Digitalisierung ist ein Verstärker gegebener Tendenzen. Das zählt auch für den Zusammenhang zwischen sozialer Herkunft und Bildungserfolg. Damit alle Schüler*innen die geforderten neuen Lernformen umsetzen können, müssen vergleichbare Bedingungen für Schüler*innen geschaffen werden. Doch diese sind teilweise sehr unterschiedlich. „In meinem Umfeld habe ich dieses Problem nicht so stark wahrgenommen, aber in den unteren Jahrgangsstufen gab es schon Probleme, weil zu wenige oder gar keine Computer vorhanden waren“, bestätigt Lilly Teßmer. Für Christian Dimter steht fest: „Der Ausgangspunkt jeglichen Lehrens sollte es sein, die verschiedenen Lernmöglichkeiten der Schüler*innen zu berücksichtigen.“ Allerdings müsse auch klar sein, dass Lehrer*innen Chancengleichheit nicht alleine schaffen können. „Diese strukturellen Fragen müssen politisch gelöst werden“, so Dejan Mihajlovic.

5. Datenschutz ist wichtig.

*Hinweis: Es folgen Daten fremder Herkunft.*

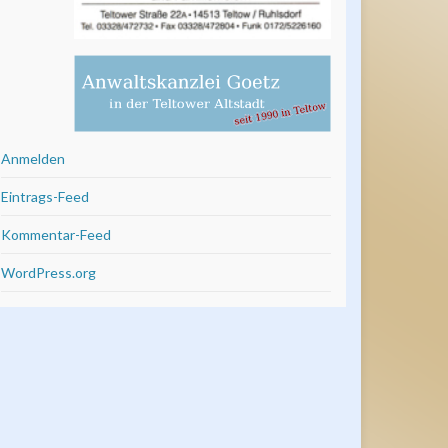
Anmelden
Eintrags-Feed
Kommentar-Feed
WordPress.org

Digitaler Unterricht muss aber vor allem eines: funktionieren.

Datenschutz ist enorm wichtig. Die Teilnehmer*innen waren sich jedoch einig, dass kurzfristig dafür gesorgt werden muss, dass digitale Bildung vorrangig funktioniert, auch dann, wenn es mit Hilfe von Tools ist, die datenschutzrechtlich nicht vollständig überzeugen. Darüber hinaus stellt Dejan Mihajlovic fest, dass, wenn es um Datenschutz geht, der Mensch immer die „Schwachstelle“ ist. Diesen müsse man dazu befähigen, selbst einschätzen zu können, was er oder sie mit welchen Konsequenzen benutzen möchte. Mittelfristig müssen Lösungen gefunden werden, die Datenschutz und Funktionalität vereinen. „Das geht und ist machbar. Ich glaube daran“, so Marina Weisband.